I awoke about 5. There was a blanket over me.

I spent most of the next three days with Ruth. Lisa stopped by several times. She and Ruth talked about boys, and how they would react to her scar whenever she wore a bathing suit. "It's a very small scar." Lisa told her. "And besides, when they see how beautiful you are, they'll never notice it."

Ruth beamed.

The first Saturday after Ruth was released, my phone rang. I looked at the number, but didn't recognize it so didn't answer. The caller left a message, however.

"Hi. This is Lisa. I hope Ruth is still doing okay. Time in hospital is always worse for children, it seems." There was a pause. "May I talk to you, please?

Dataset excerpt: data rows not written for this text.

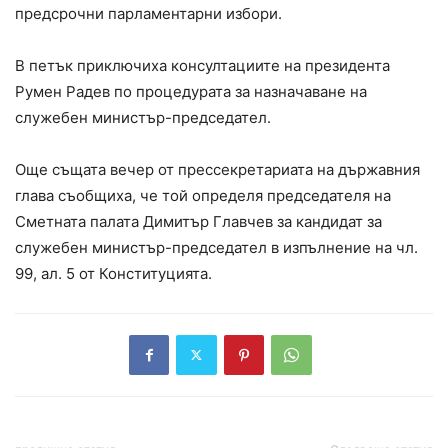
предсрочни парламентарни избори.
В петък приключиха консултациите на президента
Румен Радев по процедурата за назначаване на
служебен министър-председател.
Още същата вечер от прессекретариата на държавния
глава съобщиха, че той определя председателя на
Сметната палата Димитър Главчев за кандидат за
служебен министър-председател в изпълнение на чл.
99, ал. 5 от Конституцията.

There are so many things I've wanted to tell you over the years, but never had the chance. Please, Michael?"

I listened to that message at least five times before I called her.

"Hello." She answered.

"Hi it's Michael."

"Hi."

"You wanted to talk?"

"Not on the phone. In person."

"Okay. Mom is taking the kids to the lake tomorrow; why don't you stop by my house around 10:30 in the morning. Or do you have to work?"

"No. Tomorrow is fine. Uh, where do you live?"

I gave her the address. "Do you still drink coffee?"

"I do, but it's Decaf now."

"Same with me."

She showed up at precisely 10:30, but then, she had always been punctual.

The coffee was already on the table when I opened the door for her. It seemed to me that she wanted to hug me, but changed her mind. I indicated where she should sit.

She sat, took a sip of coffee and started. "It was nine months into your first tour overseas. I had an affair. I had been without you and had been looking forward to having you back. Sammie Young saw me at the mall and started talking to me. Do you remember Him?" I shook my head. "He was two years ahead of us in School. That conversation led to another and another and another. Then we graduated to drinks and dinner. After almost two months, I slept with him. One time."

She sipped her coffee.

"When you came home, I was terrified that you would know, but you were so excited to see me that the possibility that I had been unfaithful never crossed your mind. You may recall that we had a wonderful year."

I nodded in agreement.

"Then you had to go back overseas and I came back here. You had only been gone a couple of weeks before he was back. I have no idea how he knew I was back in Ponca.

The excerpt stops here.